# Brick walkway renovation



## gzec (Oct 30, 2006)

I would like to repair a poorly laid brick walkway. I would like to clean out the dirt/material between the bricks and add new sand, level and secure the sides. What is the best method for removing the existing dirt/sand between the bricks. Hose w/special nozzle, air spade etc?


----------



## thom (Nov 3, 2006)

The best method for removing the dirt between the bricks is to use a shovel, ..............................................

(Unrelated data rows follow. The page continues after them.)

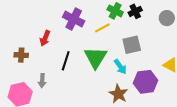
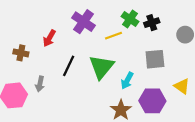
gray square: (132, 45) -> (155, 59), moved
cyan arrow: (120, 67) -> (127, 81), turned 56

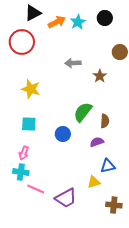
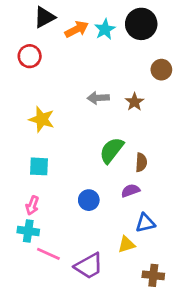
black circle: (105, 18) -> (141, 24), size x1.5
red circle: (22, 42) -> (30, 56), size x0.7
gray arrow: (73, 63) -> (98, 98), moved
blue circle: (63, 134) -> (89, 200), moved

after first removing the bricks.


----------



## AustinDB (Sep 11, 2006)

look up info on brick pavers, such as EP Henry (many others too) for proper installation instructions, that is if you're installing similar to concrete pavers. I've seen many a walkway with heaving throughout...depends on how 'proper' you want to fix it.


----------



## Yard Builders (Mar 8, 2010)

Depends on the level of quality, effort and expense, that you want to invest. You can power wash the dirt and sand from the joints, but probably won't get the whole joint...and will make quite a mess. 

If you want it to look as good as possible, and last a long time...I would suggest removing all of the brick, and then power wash them, especially if you have had movement, ie: joints opening up, settling and/or heaving. Good also to be able to get matching replacements for any broken, or if new cuts need to be made. At this point, you can check out the base to see if it's adequate and adjust where necessary. But remember, it's only as good as its base.

Assuming you have a proper base, relay the brick. Instead of using sand to fill the joints (old school), consider using a "polymeric sand", which is designed for this application. It's a blend of fine silica w/ polymers which bond to the brick. It's sold at any brick paver supply and some contractor supply stores. It's not what I would call cheap, but well worth the money if you want it to last and not have to keep dealing w/ it, also helps to reduce weeds. There is a "high performance poly sand" for wide joints. Most important to gain full benefit of the product is to make sure you fill the entire joint, not just the top half. Also a good idea to run a wacker on it, to help it settle in. It also helps to put down an old rug or carpet between the wacker and the brick so you don't mark up or damage the brick. Hope this helps!

BTW...I'm the new guy, my first post!!:clap:


----------



## Chris G (May 17, 2006)

Nice first post! Welcome. Do the intro thing in the intro section. They like that here...proves you're not Osama I guess... 

And you have to put your location in your profile or people will go apesh!t


----------



## Yard Builders (Mar 8, 2010)

Thank you for the kind words Chris! And yea, I'll take care of all that...wouldn't want to upset the natives. :no:


----------